14. The Crime Scene

Handbook for Travellers in Russia, Poland, and Finland
London: John Murray, 1865
L586.d.2.1

Location in Crime and Punishment is more than a mere backdrop – the streets of St Petersburg actively influence characters’ thoughts and actions. Fyodor Dostoevsky spent the majority of his life in the city, and Crime and Punishment depicts real and recognisable St Petersburg locations that were familiar to him. While writing the novel in 1865, Dostoevsky himself lived very near the protagonist Raskolnikov’s house, roughly in the area around #13 and #29 on the map. Crime and Punishment remains a historical and literary document of the poverty, vice, and bustle of nineteenth-century St Petersburg.
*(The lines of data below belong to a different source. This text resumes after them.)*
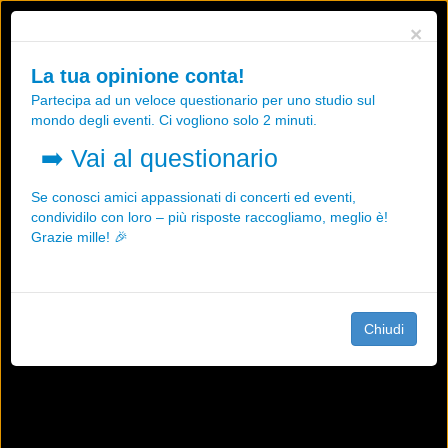
Utilizziamo i cookies, anche di "terze parti", per essere sicuri che tu
×
possa avere la migliore esperienza sul nostro sito.
Qualsiasi interazione e la prosecuzione della navigazione su questo
La tua opinione conta!
sito rappresenta un'accettazione della nostra politica sui cookies.
Partecipa ad un veloce questionario per uno studio sul
OK
Maggiori informazioni
mondo degli eventi. Ci vogliono solo 2 minuti.
➡️
Vai al questionario
Se conosci amici appassionati di concerti ed eventi,
condividilo con loro – più risposte raccogliamo, meglio è!
Grazie mille! 🎉
Chiudi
The map of St Petersburg shown here belongs to an 1865 guidebook compiled by Thomas Michell, a translator and attaché in the British Embassy. The guidebook genre’s expansion resulted from a rising interest in foreign travel during the mid-nineteenth century. The map points out the city’s main religious, cultural, and political locations (which for the British audience include the Embassy and the English Club). Many of the famous locations mentioned in Crime and Punishment or that were important in Dostoevsky’s life are numbered on this map including his engineering alma mater, Mikhailovsky Palace (#14).